Who works in the family is often an economic decision that favors the man, if he makes more money. While it makes sense on a family level, “it has disastrous individual consequences for that mom trying to get back into work. And when you aggregate that over thousands and millions of women making similar decisions as a result of preexisting structural gender inequalities, what we get is widening inequalities in the context of the pandemic,” Collins said.
“We have to think about child care and school as fundamental parts of the infrastructure,” she said. “Parents can’t do paid work if there’s not a place for their children to be safe.”
Work is not the only place gendered inequality shows up, either. Researchers Whitney Pirtle, an assistant professor at the University of California, Merced, and her colleague Tashelle Wright found that barriers faced by women of color, particularly Black women, widened inequality in households, the workforce and health care.
While researchers point out that women who leave the workforce may be disadvantaged for years to come because of lost wages, promotions they didn’t get and gaps in work history that make it harder to reenter the job market at the level they left it, a study from Canada found a quick policy response gets women back on track careerwise.
While researchers found gender gaps at work widened initially when women went home to fulfill caregiving responsibilities, they also showed that when the government reopened schools fast in Canada, women who had college degrees quickly returned to their previous employment levels.
It was a bit slower for less-educated parents, but their employment has started to bounce back. According to an overview of the journal studies by Risman and Irma Mooi-Reci, of the University of Melbourne, Australia, that showed “when employment barriers eased, so did the gender employment gap, but that prioritizing affordable childcare is critical to ensure recovery,” as is returning kids to classes.
The special issue on COVID-19 looked at patterns in Australia, the United Kingdom, the United States, India and elsewhere to show that housework and child-rearing remain largely the responsibility of females. And when that means going home or reducing paid work hours, it is women who take that leap. But it’s also unpaid work at home for which women assume primary responsibility.
In Australia, single moms were actually less stressed by COVID-19 and employment issues than married moms were because they were more likely to have a government subsidy.
In the study of families in India, unemployment was again higher among women than men. Risman and Mooi-Reci write that “joblessness resulted in limited access to food, reduction of daily meals, high debt levels, economic and emotional distress and erosion of livelihoods. Government relief packages failed to reach and provide women with cash relief, leaving them socially dependent.”

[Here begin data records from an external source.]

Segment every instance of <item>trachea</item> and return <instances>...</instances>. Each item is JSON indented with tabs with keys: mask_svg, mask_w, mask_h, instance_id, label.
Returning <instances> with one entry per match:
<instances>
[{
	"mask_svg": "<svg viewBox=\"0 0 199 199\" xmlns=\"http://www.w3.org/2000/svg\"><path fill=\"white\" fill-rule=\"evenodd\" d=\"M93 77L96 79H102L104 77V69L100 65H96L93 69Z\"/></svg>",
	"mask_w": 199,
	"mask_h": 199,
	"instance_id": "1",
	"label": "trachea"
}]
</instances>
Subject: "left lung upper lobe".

Economic dependence — whether on programs or individuals — narrows one’s life options a lot, Risman said, noting the problem spills down to those dependent on the woman, too. Her own earlier research has also shown that besides narrowing the goods and services those children have available, a mother’s economic dependence on others narrows a daughter’s view of her own future. And children of either sex who have seen their mother work are also less sexist.

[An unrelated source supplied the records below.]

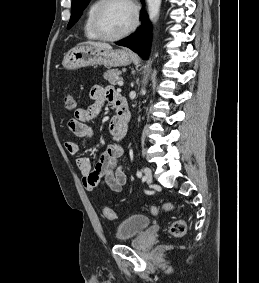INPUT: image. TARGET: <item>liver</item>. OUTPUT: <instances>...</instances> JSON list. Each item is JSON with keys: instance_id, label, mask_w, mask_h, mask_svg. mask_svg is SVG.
<instances>
[{"instance_id": "6515ba94", "label": "liver", "mask_w": 259, "mask_h": 283, "mask_svg": "<svg viewBox=\"0 0 259 283\" xmlns=\"http://www.w3.org/2000/svg\"><path fill=\"white\" fill-rule=\"evenodd\" d=\"M84 44H88V45H91V46H94V47H99V48H105V49H111L112 47L107 44V43H100V42H92V41H88Z\"/></svg>"}]
</instances>
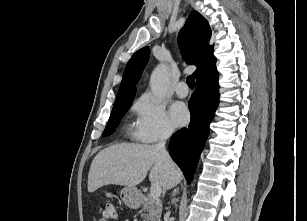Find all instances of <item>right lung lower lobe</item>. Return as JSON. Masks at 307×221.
Wrapping results in <instances>:
<instances>
[{
    "instance_id": "obj_1",
    "label": "right lung lower lobe",
    "mask_w": 307,
    "mask_h": 221,
    "mask_svg": "<svg viewBox=\"0 0 307 221\" xmlns=\"http://www.w3.org/2000/svg\"><path fill=\"white\" fill-rule=\"evenodd\" d=\"M218 80L206 85L196 84L189 101L191 122L173 134L169 152L181 168L188 184L193 178L199 155L209 134V123L214 118L219 101Z\"/></svg>"
}]
</instances>
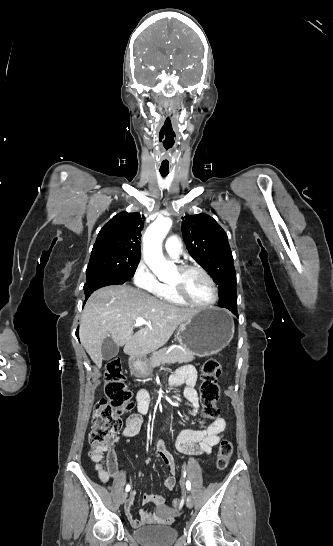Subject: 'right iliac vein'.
I'll use <instances>...</instances> for the list:
<instances>
[{
  "instance_id": "63e3f726",
  "label": "right iliac vein",
  "mask_w": 333,
  "mask_h": 546,
  "mask_svg": "<svg viewBox=\"0 0 333 546\" xmlns=\"http://www.w3.org/2000/svg\"><path fill=\"white\" fill-rule=\"evenodd\" d=\"M126 498H127V493H123V494L121 495V502L124 503L125 500H126Z\"/></svg>"
}]
</instances>
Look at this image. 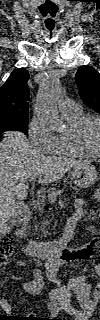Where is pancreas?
Listing matches in <instances>:
<instances>
[{
  "label": "pancreas",
  "instance_id": "cf45deb5",
  "mask_svg": "<svg viewBox=\"0 0 100 320\" xmlns=\"http://www.w3.org/2000/svg\"><path fill=\"white\" fill-rule=\"evenodd\" d=\"M75 190H77V188H74ZM57 191H59V189H57V188H55V187H53V188H51V189H49L47 192L49 193V192H57ZM45 202H46V197L45 196H40L39 198H38V200H37V205H38V207H39V211L40 212H42V207L45 205ZM48 224V222L47 221H42L41 223H40V226L38 227V226H35V230L37 231V230H40L44 235H46L48 232H47V230H46V225ZM42 237V236H41Z\"/></svg>",
  "mask_w": 100,
  "mask_h": 320
}]
</instances>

Women of color are also more likely to be in “essential” but low-paying jobs, like nursing assistants or health aides, Pirtle said. She calls it “disposability. They’re essential workers not being paid a lot and who have a high risk of exposure” to COVID-19.
In the pandemic, Pirtle said, “women of color fare worse than men of color and white women.” She was shocked, she added, that home health aides were not given help in the Coronavirus Aid, Relief and Economic Security — or CARES — Act, presumably because officials feared if they could afford to quit their jobs, they would.